A rank odor—sweat of something alive—something with filthy body habits. He was sure of it! And because that thing must have crouched here for a long time in a well-chosen hiding place from which it could watch the ship undetected, he could also believe it possessed intelligence—of a kind. Snapping down his helmet once more, he reported his find over the com.
“You say it must have been there for some time?” Ashe’s voice floated back.
“Yes. And it can’t have been gone long either.” He was basing all his deductions upon that lingering taint which had been imparted by a warm body to the dusty earth within the small shelter.
“No tracks?”
“They wouldn’t show in this stuff.” Travis scuffed his foot across a small fan of sand- No, no tracks. But there could only be one place from which the hidden watcher had come —the buildings half concealed by the creeping dunes. He stood up, walked forward, his hand swinging very close to the weapon at his belt. The sense of danger ahead was very strong.

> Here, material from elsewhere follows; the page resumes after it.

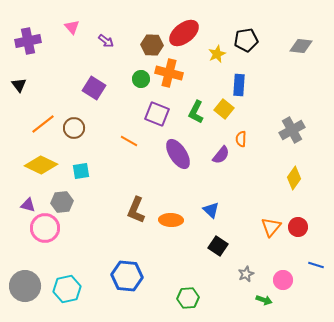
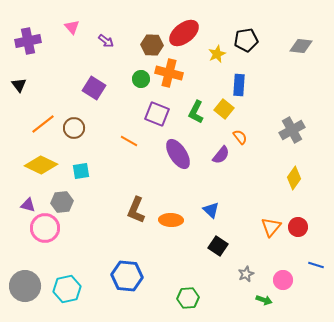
orange semicircle at (241, 139): moved 1 px left, 2 px up; rotated 140 degrees clockwise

Ashe was before the midpoint of the buildings—there was really only one as they could see now. Its two outlying wings were each connected by a low-lying, windowless passage to the main block. Travis was familiar with the effects of wind and blown-sand erosion upon rock outcrops. Here the same factors had been in operation to pit surfaces, round and polish away corners and edges, until the walls were like the dunes rising about them.
There were no windows—no visible doorways. But at the end of the wing before Travis there was a dip in a sand dune, breaking the natural line chiseled by the wind. It was a break unusual enough to catch his alerted attention.
“Over here,” he called softly, forgetting that the helmet com and not the air waves carried his voice. Slowly, with the caution of a stalker after wary game, he moved toward that break in the dune. There were no tracks, yet he was almost certain that the disturbance had been recent and made by the passage of something moving with a purpose-not just the result of a vagary of the night wind.